Она посмотрела на меня непонимающе:
− Не забрёл бы, они бы сами тебе предложили.
− Это точно так же, как ты незапланированно грохнулась в обморок!
− Но оказалась я рядом запланировано. И с тобой они всё просчитали.
− Да кто они-то, кто?
− Дэн твой и Савва. Твои якобы друзья.
− Ну Тоня ты даёшь. Это бред какой то. Мне… − я остановился, решил не говорить больше ничего.
− Говори, говори!
− Всё. Хватит! Мне стало казаться после твоих убеждений, что и ты в связке со всеми, просто ты пытаешься меня предупредить.
− Просто вот так вот сошлись карты, и не такие совпадения бывают.
− То есть в нашем с тобой случае с гауссовским распределением конфликтов нет?
− Нет! – заявила она горячо и тихо добавила: − Некорректное сравнение: случай один на миллион и совпадения с работой из раза в раз.
− Всего-то второй раз подфартило!
− Я в этом уверена: не случайны совпадения у тебя!
− Да-да. А в доме везде жучки.
− Думаю, что нет. – Тоня стала внимательно озираться. − Хотя кто знает…
− Ты насмотрелась, Тоня, фильмов.
− Антоний, это ты смотришь фильмы. Это ты беспечен. Ты привык к тому, что тобой восхищаются. Я не раз наблюдала такую черту у везунчиков и красивых людей, − она скосила на меня глаза – она наблюдала за моей реакцией. Я тебе это говорю, потому что люблю тебя. А не потому, что хочу говорить бред. Это версия. Всего лишь версия. На которой я настаиваю.
− Она неправдоподобна.
− Вполне правдоподобна. Я, Анотоний, не исключаю, что за тобой идёт постоянная слежка.
− Отл. По твоей версии я могу предположить, что и ты ко мне подослана.
− Я? – она улыбнулась по-доброму, наивно, ей было смешно.
− Ну да − ты. Ты специально забыла телефон, чтобы я его забрал.
− Но я тебя даже не видела. Я тебя не знала. И ты же не знал, что увидишь меня тогда.

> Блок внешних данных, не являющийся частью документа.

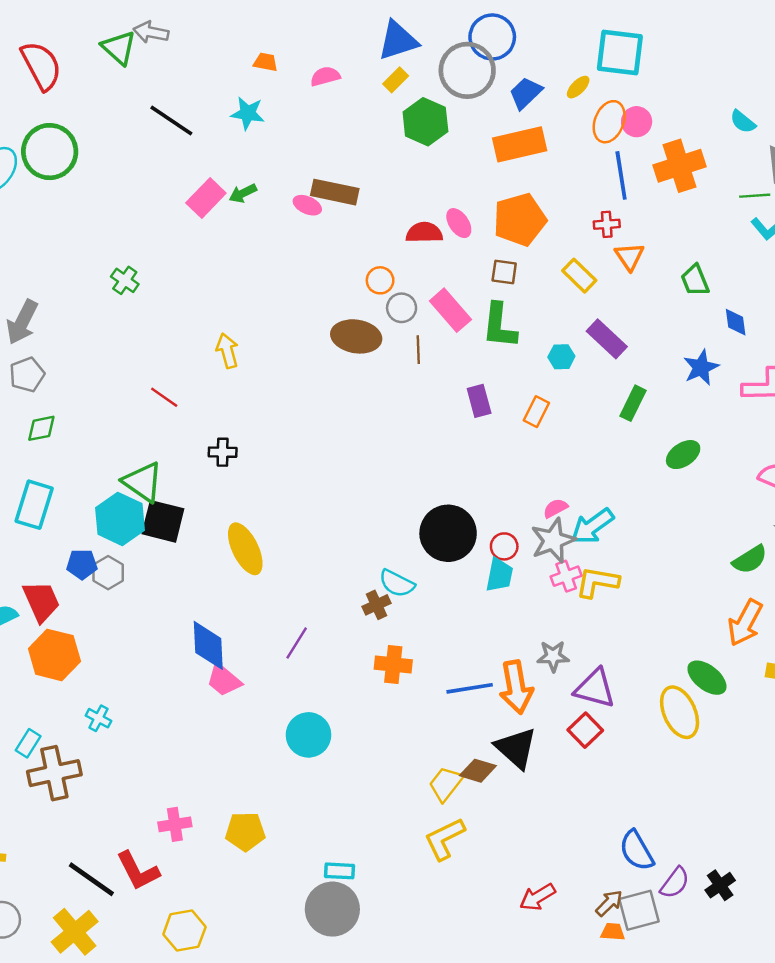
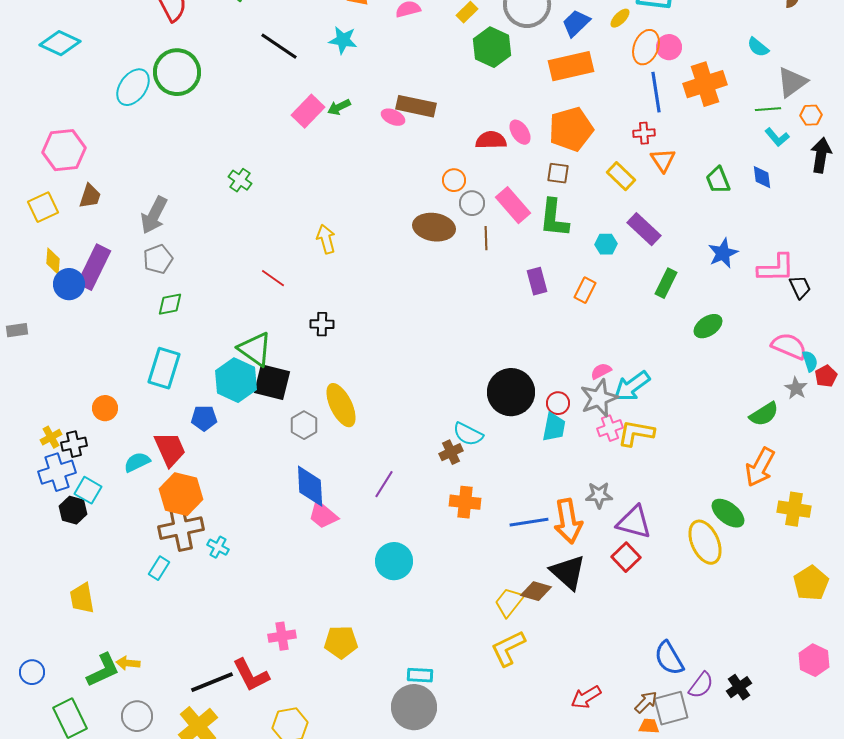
blue diamond: (736, 322) -> (762, 177), moved
gray hexagon: (108, 573) -> (304, 425), moved
brown cross: (54, 773) -> (181, 528), moved
black line: (91, 879) -> (212, 682), turned -57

− Пошутил, просто в ответ на твой бред, − я запнулся.
− Нет, Антоний. У меня не бред. Может я не права, но версия где-то на поверхности. Простая и убедительная.

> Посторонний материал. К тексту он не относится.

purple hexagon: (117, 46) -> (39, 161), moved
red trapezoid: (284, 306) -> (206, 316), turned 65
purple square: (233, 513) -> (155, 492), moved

В этот день, когда мы шли к остановке, смеркалось. Сильно похолодало, ветер дул холодный, все стояли по-летнему одетые и мёрзли, стараясь не показать, как им холодно. Небо было чистое и тоже розовато холодное
− Солнце так садится к дождю, − сказала Тоня и прижалась ко мне, – как всё-таки быстро бежит время. Хочешь: переезжай ко мне в Москву навсегда, у меня своя комната.
Я молчал.
Она обиделась, я это видел. Я прижал её к себе ещё крепче, чем она меня:
− Как я перееду, Тоня. А мама?
− Ты с ней так связан? Я с мамой как-то живу спокойно. То есть мама и папа сами по себе, я сама по себе. А ты разве не так?
− Но ты контачишь с бабушкой.
− С бабушкой мы хорошо ладим.
«Ладим» – такое хорошее слово, я поцеловал Тоню в губы.
− Я подумаю, Тоня. Спасибо. Когда мы теперь увидимся?
− После выходных. Ты знай: родители не будут против. Я их уговорю. Ты подумай обо всём.
− Тоня! Я только и делаю, что думаю. Если бы не ты, не знаю, как бы я провёл этот август.
− Уезжай отсюда, Антоний. А на даче у нас двойной участок, два дома, сейчас второй дом поставят, будем ремонт делать. Будем жить с тобой иногда на даче, с бабушкой.
Я поцеловал Тоню ещё раз и сказал:
− Тоня! Но у меня тоже бабушка. У неё тоже участок. С другой стороны железки.
− Мы будем ей помогать. Переезжай, Антоний, умоляю тебя.